### Directions
Your task is to repeat exactly the lines below between the line holding "Center Stage" and the line holding "Sampoorna 22nd September", inclusive, and only those.

### Entries provided
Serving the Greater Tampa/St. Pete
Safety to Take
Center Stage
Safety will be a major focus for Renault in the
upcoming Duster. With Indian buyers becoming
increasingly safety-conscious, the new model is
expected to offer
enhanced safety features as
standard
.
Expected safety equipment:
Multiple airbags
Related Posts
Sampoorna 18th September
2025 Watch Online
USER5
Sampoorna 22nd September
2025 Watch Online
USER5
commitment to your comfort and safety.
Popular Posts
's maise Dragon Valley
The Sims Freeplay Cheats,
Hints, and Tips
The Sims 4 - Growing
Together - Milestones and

---

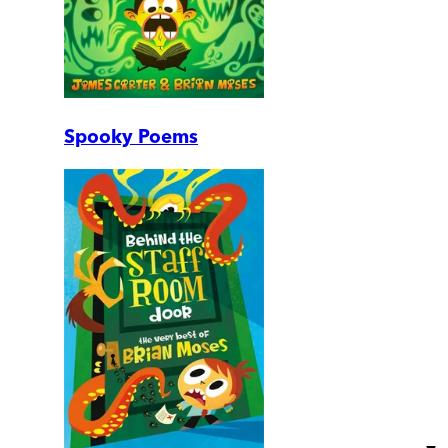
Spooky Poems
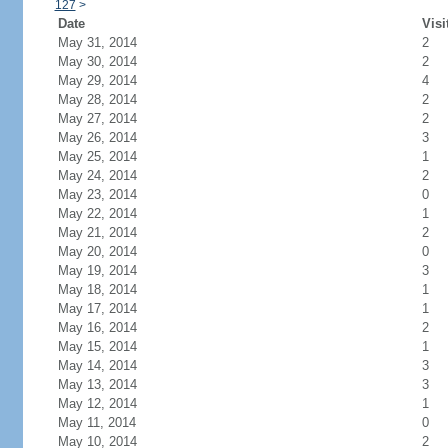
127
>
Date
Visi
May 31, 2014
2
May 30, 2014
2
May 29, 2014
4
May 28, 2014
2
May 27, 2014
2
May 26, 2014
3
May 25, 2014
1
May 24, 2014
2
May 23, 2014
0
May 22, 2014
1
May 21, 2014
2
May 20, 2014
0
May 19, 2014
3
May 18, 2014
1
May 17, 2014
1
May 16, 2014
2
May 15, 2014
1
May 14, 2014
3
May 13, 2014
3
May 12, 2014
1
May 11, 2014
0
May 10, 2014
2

### Response box
Center Stage
Safety will be a major focus for Renault in the
upcoming Duster. With Indian buyers becoming
increasingly safety-conscious, the new model is
expected to offer
enhanced safety features as
standard
.
Expected safety equipment:
Multiple airbags
Related Posts
Sampoorna 18th September
2025 Watch Online
USER5
Sampoorna 22nd September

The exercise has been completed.